**DESCRIPTION OF THE TASK:**
As you look over the data below, please find each line where the word "depuis" appears, then copy it.

**DATA FOR REVIEW:**
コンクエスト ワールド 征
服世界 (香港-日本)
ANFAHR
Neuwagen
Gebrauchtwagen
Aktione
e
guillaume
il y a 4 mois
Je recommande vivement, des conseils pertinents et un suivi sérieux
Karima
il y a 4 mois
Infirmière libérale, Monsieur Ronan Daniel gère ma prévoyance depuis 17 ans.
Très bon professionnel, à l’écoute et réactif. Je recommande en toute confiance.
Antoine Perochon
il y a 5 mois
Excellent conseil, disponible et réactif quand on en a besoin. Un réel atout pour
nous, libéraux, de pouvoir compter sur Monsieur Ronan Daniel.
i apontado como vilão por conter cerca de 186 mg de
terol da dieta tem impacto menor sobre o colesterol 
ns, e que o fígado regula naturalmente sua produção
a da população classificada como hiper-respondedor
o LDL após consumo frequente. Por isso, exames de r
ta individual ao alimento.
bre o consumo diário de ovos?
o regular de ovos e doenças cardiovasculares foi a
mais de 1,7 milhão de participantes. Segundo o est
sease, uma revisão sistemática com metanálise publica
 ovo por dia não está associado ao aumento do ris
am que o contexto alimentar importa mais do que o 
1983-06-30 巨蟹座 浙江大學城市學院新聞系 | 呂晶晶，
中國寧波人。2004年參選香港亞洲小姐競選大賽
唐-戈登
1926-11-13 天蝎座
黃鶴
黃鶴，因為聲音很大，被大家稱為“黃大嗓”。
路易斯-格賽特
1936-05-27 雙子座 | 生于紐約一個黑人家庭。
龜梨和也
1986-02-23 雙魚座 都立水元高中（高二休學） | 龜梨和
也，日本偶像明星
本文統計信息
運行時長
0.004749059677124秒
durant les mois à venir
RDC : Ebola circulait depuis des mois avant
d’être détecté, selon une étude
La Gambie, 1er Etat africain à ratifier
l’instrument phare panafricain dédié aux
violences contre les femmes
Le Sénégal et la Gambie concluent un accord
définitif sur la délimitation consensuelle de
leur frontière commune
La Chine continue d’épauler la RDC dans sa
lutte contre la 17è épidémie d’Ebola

**TASK ANSWER:**
Infirmière libérale, Monsieur Ronan Daniel gère ma prévoyance depuis 17 ans.
RDC : Ebola circulait depuis des mois avant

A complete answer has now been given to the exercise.